Toch, al wordt in beginsel in Aristoteles’ geschrift ‘Over de ziel’ ook over het levensbeginsel der planten gesproken, verreweg het belangrijkste en uitgebreidste deel ervan wordt gewijd aan de waarneming en de hogere, uitsluitend menselijke functies. Bijzonder uitvoerig is de beschrijving van de zintuigen; het vijftal: gezicht, gehoor, reuk, smaak, tastzin, dat nog betrekkelijk kort ook in wetenschappelijke beschrijvingen werd aanvaard en nu nog het populaire spraakgebruik beheerst, is van Aristoteles afkomstig.

In zijn korte verhandeling over geheugen en herinnering voegt hij daaraan een viertal regels toe, die onder de naam van associatiewetten tot aan het begin dezer eeuw de psychologie hebben beheerst en ook thans daarin nog een rol spelen. Op deze regels, de zogenaamde ‘wetten’ der associatie door gelijkenis, tegenstelling, aanraking in ruimte of tijd zullen wij dan ook nog herhaaldelijk moeten terugkomen. Het medegedeelde moge hier volstaan om duidelijk te maken, dat een zogenaamd zuiver wijsgerige psychologie, die niet als haar belangrijkste kenbron de ervaring zou erkennen, althans na de tijd van Aristoteles niet meer heeft bestaan.
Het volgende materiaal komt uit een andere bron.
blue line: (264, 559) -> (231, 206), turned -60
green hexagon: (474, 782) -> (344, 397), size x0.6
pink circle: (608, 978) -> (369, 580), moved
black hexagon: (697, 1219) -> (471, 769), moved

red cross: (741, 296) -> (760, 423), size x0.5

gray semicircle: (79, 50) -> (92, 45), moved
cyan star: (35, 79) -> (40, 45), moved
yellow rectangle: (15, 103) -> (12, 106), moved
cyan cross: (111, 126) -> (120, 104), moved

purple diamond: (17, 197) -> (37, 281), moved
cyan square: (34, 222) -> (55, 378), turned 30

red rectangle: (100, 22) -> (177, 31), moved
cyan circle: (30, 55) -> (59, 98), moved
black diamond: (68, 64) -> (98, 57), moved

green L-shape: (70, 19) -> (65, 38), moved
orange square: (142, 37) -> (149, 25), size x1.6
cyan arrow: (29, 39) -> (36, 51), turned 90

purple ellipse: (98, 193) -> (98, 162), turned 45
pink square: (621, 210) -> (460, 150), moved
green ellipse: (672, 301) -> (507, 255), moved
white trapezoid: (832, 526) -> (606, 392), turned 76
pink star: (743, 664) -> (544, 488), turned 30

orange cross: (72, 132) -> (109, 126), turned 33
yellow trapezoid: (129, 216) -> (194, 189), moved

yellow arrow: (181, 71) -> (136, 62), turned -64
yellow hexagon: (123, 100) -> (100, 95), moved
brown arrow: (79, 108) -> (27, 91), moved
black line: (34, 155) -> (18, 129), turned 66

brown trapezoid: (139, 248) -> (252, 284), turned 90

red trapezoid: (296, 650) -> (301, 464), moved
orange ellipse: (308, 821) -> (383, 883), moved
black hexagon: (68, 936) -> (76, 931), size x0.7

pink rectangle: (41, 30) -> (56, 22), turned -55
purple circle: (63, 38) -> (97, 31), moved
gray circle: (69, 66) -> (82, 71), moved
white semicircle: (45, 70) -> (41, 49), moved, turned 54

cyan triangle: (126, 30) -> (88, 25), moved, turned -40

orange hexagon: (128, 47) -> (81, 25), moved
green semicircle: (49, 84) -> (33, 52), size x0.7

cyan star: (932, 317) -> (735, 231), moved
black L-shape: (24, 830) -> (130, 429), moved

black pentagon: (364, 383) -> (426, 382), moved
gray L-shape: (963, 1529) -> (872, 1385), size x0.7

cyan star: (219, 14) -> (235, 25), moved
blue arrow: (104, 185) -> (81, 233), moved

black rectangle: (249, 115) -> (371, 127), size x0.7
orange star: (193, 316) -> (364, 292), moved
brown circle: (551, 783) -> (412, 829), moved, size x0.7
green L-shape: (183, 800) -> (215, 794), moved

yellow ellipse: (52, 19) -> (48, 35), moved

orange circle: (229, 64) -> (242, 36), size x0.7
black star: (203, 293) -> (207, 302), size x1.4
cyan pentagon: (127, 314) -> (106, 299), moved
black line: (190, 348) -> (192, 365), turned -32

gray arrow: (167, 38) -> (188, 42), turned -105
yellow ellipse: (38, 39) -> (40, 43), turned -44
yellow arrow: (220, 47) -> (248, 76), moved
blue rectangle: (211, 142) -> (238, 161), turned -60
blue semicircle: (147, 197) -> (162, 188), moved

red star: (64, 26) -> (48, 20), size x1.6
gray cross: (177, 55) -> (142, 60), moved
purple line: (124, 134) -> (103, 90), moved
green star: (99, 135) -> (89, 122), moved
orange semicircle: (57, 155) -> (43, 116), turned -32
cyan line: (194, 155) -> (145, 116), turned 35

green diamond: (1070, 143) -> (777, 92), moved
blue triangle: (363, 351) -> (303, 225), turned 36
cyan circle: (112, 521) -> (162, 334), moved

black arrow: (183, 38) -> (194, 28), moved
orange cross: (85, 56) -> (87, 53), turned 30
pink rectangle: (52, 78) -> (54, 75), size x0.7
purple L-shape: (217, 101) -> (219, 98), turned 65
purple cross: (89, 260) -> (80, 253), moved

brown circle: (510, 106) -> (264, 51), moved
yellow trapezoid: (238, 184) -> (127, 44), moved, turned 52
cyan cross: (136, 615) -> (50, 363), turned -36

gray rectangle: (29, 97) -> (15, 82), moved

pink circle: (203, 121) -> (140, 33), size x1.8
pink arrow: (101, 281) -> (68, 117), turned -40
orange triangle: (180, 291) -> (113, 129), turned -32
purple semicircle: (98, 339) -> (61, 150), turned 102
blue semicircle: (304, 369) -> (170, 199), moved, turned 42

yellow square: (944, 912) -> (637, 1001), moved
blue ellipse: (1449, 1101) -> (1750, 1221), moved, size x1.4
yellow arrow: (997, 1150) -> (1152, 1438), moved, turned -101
Met het voorgaande is echter geenszins gezegd, dat na Aristoteles de kennis van het zieleleven op de basis der ervaring spoedig vorderingen zou hebben gemaakt; het tegendeel is het geval, de psychologie naar huidige opvatting is een zeer jonge wetenschap. De Middeleeuwen rr, blijven ten opzichte van hun leer over de ziel vrijwel bij het door Aristoteles bereikte staan; alleen aanvaarden ook zij, die zich overigens het nauwste bij hem aansluiten, gelijk in ’t bijzonder Thomas van Aquino, niet de leer van Aristoteles over de niet-empirisch toetsbare eigenschappen der ziel. Uitgaande van de leer van zijn leermeester Plato daaromtrent, laat Aristoteles in zijn verdere ontwikkeling diens beschouwing over de onsterfelijkheid geheel vallen. In het boven besproken geschrift is de voorstelling van een onsterfelijk, individueel wezen, dat in elk menselijk lichaam zou wonen en dit bij de dood zou verlaten, geheel opgegeven. Alleen de niet geïndividualiseerde kracht van de geest, waaraan de ziel al denkende deel heeft, is onvergankelijk. Op dit punt nu blijft Thomas, met de gehele oude kerk, de platonische opvatting trouw.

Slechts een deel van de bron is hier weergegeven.